« À perdre la raison » : Une mère à la dérive

Sur un sujet aussi grave que l’infanticide, Joachim Lafosse réussit une mise en scène épurée.

Christophe Kantcheff  • 26 juillet 2012 abonné·es

Ce n’est pas déflorer le film de dire qu’ À perdre la raison raconte l’histoire d’un infanticide. Joachim Lafosse efface tout suspense quant à l’issue de son récit ; là n’est pas l’enjeu. Dès les premières images, dans une chambre d’hôpital, Murielle (Émilie Dequenne), ravagée par la douleur, parle d’enterrement au Maroc, puis quatre petits cercueils blancs apparaissent sur un tarmac d’aéroport. Après ce prologue, l’histoire reprend là où tout a commencé : quand Murielle et Mounir (Tahar Rahim) viennent de se rencontrer et sont tout à leur amour naissant.

À perdre la raison donne à voir une descente aux enfers annoncée ; comment, à partir d’un jeune couple à l’humeur joyeuse, les choses peuvent dégénérer au point d’aboutir à une tragédie absolue : une mère tuant ses quatre enfants. On a toutes les raisons de se méfier des films programmatiques qui foncent droit sur leur résolution. Mais À perdre la raison n’a pas ce caractère contraint (le fait d’avoir d’emblée dévoilé son terme y contribue), et garde, de bout en bout, sa capacité à surprendre. Ce que le film montre à la perfection, c’est la complexité des causes. Le piège qui va se refermer sur Murielle et la faire sombrer ne relève pas d’un plan machiavélique, ni même d’une mauvaise intention. En fait, la jeune femme se retrouve face à une intrication d’enjeux affectifs et matériels où elle n’a pas sa place. La configuration familiale dans laquelle pénètre Murielle en épousant Mounir en est le cadre. Mounir, dont la mère vit toujours au Maroc, est le protégé d’un médecin, André Pinget (Niels Arestrup), qui l’héberge et l’emploie comme secrétaire de son cabinet, le soulageant de tout problème financier.
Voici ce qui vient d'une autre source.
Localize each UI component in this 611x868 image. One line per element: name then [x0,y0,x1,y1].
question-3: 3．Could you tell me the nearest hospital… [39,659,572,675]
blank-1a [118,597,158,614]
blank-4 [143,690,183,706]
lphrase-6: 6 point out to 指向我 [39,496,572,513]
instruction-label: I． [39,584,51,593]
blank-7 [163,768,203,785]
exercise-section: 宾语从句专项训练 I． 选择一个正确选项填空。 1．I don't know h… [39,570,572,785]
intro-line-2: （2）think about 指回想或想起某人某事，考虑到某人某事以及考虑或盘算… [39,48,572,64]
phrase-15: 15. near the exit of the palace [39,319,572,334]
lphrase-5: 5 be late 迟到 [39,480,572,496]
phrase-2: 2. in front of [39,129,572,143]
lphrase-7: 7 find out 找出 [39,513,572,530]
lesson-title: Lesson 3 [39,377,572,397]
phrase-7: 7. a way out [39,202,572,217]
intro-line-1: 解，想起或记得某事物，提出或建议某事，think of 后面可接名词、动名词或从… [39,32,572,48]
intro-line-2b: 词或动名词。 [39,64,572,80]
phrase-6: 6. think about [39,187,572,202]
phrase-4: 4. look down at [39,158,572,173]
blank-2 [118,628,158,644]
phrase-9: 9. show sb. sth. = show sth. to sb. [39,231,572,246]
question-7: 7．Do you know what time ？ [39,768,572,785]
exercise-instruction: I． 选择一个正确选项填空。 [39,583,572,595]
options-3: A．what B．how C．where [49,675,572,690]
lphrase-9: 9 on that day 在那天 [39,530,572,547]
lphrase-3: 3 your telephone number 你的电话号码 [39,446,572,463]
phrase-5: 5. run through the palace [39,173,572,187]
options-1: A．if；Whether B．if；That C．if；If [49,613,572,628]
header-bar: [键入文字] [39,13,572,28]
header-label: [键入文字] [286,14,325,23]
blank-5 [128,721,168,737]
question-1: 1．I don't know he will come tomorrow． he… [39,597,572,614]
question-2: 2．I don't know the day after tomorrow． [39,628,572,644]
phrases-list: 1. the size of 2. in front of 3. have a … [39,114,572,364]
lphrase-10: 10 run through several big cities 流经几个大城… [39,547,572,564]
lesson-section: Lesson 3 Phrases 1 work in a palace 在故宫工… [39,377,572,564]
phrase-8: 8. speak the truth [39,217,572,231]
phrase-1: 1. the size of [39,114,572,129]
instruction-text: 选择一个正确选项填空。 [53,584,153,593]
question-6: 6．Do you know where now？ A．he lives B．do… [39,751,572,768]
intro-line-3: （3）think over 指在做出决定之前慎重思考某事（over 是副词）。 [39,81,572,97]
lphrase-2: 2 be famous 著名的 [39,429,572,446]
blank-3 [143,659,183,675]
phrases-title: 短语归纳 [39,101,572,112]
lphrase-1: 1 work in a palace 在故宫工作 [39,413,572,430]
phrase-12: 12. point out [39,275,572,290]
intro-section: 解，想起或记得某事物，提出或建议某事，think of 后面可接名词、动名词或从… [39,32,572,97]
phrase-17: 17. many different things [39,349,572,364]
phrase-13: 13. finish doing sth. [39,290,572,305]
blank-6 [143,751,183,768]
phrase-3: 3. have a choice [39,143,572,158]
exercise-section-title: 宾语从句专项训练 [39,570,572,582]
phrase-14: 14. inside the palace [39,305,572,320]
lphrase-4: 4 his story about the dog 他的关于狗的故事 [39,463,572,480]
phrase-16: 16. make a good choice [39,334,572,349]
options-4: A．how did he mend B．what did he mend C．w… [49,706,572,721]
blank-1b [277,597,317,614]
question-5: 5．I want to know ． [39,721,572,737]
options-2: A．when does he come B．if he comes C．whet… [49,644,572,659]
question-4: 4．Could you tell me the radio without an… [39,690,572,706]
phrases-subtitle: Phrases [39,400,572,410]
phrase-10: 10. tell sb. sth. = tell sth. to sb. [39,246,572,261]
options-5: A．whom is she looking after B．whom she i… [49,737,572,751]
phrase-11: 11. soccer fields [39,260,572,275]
Des motivations psychologiques de Pinget – qui a aussi contracté un mariage blanc avec la sœur de Mounir afin qu’elle obtienne des papiers – rien n’est dit. On ne sait rien de sa vie par ailleurs. La générosité de cet homme s’accompagne d’une évidente situation de domination, qu’on peut qualifier de « post-coloniale ». Quand, avant même le mariage, Murielle répond favorablement à la proposition, faite par Pinget, de vivre sous le même toit que Mounir, c’est-à-dire chez le médecin, il est presque déjà trop tard. Murielle et Mounir acceptent les nombreux cadeaux que leur fait Pinget et s’enfoncent toujours plus dans une dépendance. Quand la jeune femme pressent – alors qu’elle a déjà donné naissance à deux enfants – qu’il est temps de prendre le large, de vivre de façon autonome, Mounir est dans l’incapacité de résister à la réaction véhémente de son mentor. Si André Pinget se révèle être un pôle de négativité, Niels Arestrup l’interprète avec une extraordinaire ambivalence (ou ambiguïté), accordant à son personnage une forme d’altruisme et une forte affection pour Mounir. Tahar Rahim, loin de son personnage du Prophète, où il faisait déjà tandem avec Niels Arestrup, compose avec nuances un amoureux trop faible pour ne pas laisser s’imposer un système patriarcal dont, en tant que « fils », il demeure le protégé. Émilie Duquenne est très impressionnante dans la peau de cette femme écrasée, niée, vouée à s’occuper seule de ses quatre enfants, épuisée, et finalement perdant pied.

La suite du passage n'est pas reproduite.